# Shooting light



## trophyslayer (Nov 26, 2014)

to the folks on the PFA this morning.


----------



## trophyslayer (Nov 26, 2014)

to be fair it was only 3 minutes early which is waaaayyy better than the folks on the river.


----------



## WhackemWilly (Nov 26, 2014)

Opening morning I heard a barrage like 25 mins early. Not even sure how they saw birds, but they opened fire


----------



## The Longhunter (Nov 26, 2014)

We deer hunt about 5 miles from the Oconee River/Lake Oconee.

I'm always amazed that sunrise on the lake is about 15-30 minutes earlier than up on my ridge.  Just  saying.


----------



## jthomae (Nov 26, 2014)

I love this thread!  Even though I know perfectly well what time it is (because I have to look every two minutes) I'm always tempted to double check when I hear the "go-getters" blasting away early in the nearly dark morning...haha, what a bunch of jack wagons...


----------



## Hooked On Quack (Nov 26, 2014)

There's such thing as "legal shooting light??"  Wow, learn sumpin new eryday.


----------



## deast1988 (Nov 26, 2014)

Last year I was on a hunt with a huge DNR presence and you bet somebody opened up 10mins early with the man sitting in the parking lot.


----------



## dillakilla12 (Nov 26, 2014)

So there's already a crowd gathering at the PFA?


----------



## andyparm (Nov 26, 2014)

Hooked On Quack said:


> There's such thing as "legal shooting light??"  Wow, learn sumpin new eryday.





deast1988 said:


> Last year I was on a hunt with a huge DNR presence and you bet somebody opened up 10mins early with the man sitting in the parking lot.



Hooked on Quack it does not surprise me that a GT fan would not be able to read the regulations (UGA vs. GT hate week) 

Deast I've heard Butler go off EARLY many times...or was that my gun?? Hmmmmm.........


----------



## trophyslayer (Nov 26, 2014)

dillakilla12 said:


> So there's already a crowd gathering at the PFA?



sho nuff... and i didnt pull the trigger this morning. There was one volley of shots off the main lake and the fellas that shot early maybe had 2 more pairs come in on them all morning... saw a total of 10 ducks fly over.


----------



## dillakilla12 (Nov 27, 2014)

trophyslayer said:


> sho nuff... and i didnt pull the trigger this morning. There was one volley of shots off the main lake and the fellas that shot early maybe had 2 more pairs come in on them all morning... saw a total of 10 ducks fly over.



I thought about giving it a go. Sure did have a few good shoots there last year, but if it's already drawing a crowd I may hold off. Best of luck to yall!


----------



## Arrow3 (Nov 27, 2014)

Hooked On Quack said:


> There's such thing as "legal shooting light??"  Wow, learn sumpin new eryday.

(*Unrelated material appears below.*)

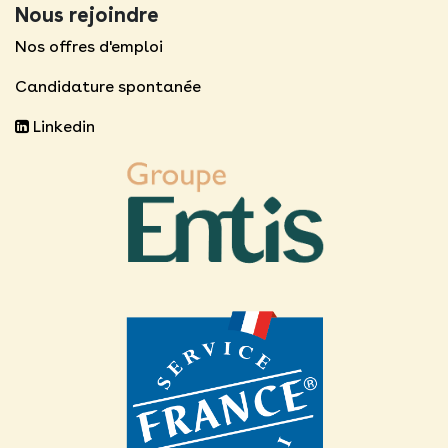
Nous rejoindre
Nos offres d'emploi
Candidature spontanée
Linkedin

Yep. I thought shootin' light was when you could see the ducks.....


----------



## T-N-T (Nov 27, 2014)

Arrow3 said:


> Yep. I thought shootin' light was when you could see the ducks.....



It is when you don't see any come back round...


----------



## chase870 (Nov 28, 2014)

I shoot on Cajun time


----------



## quackertackr (Nov 28, 2014)

I was on a quota hunt one time and the game warden asked why I didn't shoot at some wood ducks that lit in the spread. I told him that it wasn't legal time yet. He laughed and said shooting time is when you can see them. He then told me that was to keep people from shooting them off the water and roost area.


----------



## tritontravis (Nov 30, 2014)

Hooked On Quack said:


> There's such thing as "legal shooting light??"  Wow, learn sumpin new eryday.

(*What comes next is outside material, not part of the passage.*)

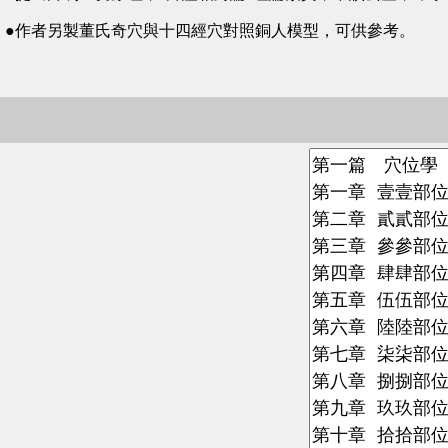
●作者另製董氏奇穴與十四經穴對照銅人模型，可供參考。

That's cause your a tech fan.


----------



## sadler2 (Dec 2, 2014)

quackertackr said:


> I was on a quota hunt one time and the game warden asked why I didn't shoot at some wood ducks that lit in the spread. I told him that it wasn't legal time yet. He laughed and said shooting time is when you can see them. He then told me that was to keep people from shooting them off the water and roost area.



had a GW tell a buddy of mine that when you can see em you can shoot em. so we go hunting at new place and low and behold group of 10 or so mallards set back landing gear down few mins early I don't even shoulder my gun everyone else blasts away.


----------



## kmckinnie (Dec 2, 2014)

Good topic, good luck.


----------



## andyparm (Dec 2, 2014)

chase870 said:


> I shoot on Cajun time





Those guys over there will start shooting at midnight if the moon is full!


----------



## GADawg08 (Dec 2, 2014)

its amazing how a lot of guys don't know that GA's legal shooting time is split into 5 zones....each zone is +4 minutes from east to west


----------



## Dustin Pate (Dec 2, 2014)

GADawg08 said:


> its amazing how a lot of guys don't know that GA's legal shooting time is split into 5 zones....each zone is +4 minutes from east to west



I've found using the table in the Georgia Duck regs and adjusting it for my time split, that it is 2-3 minutes earlier than the GPS adjusted app on my phone.


----------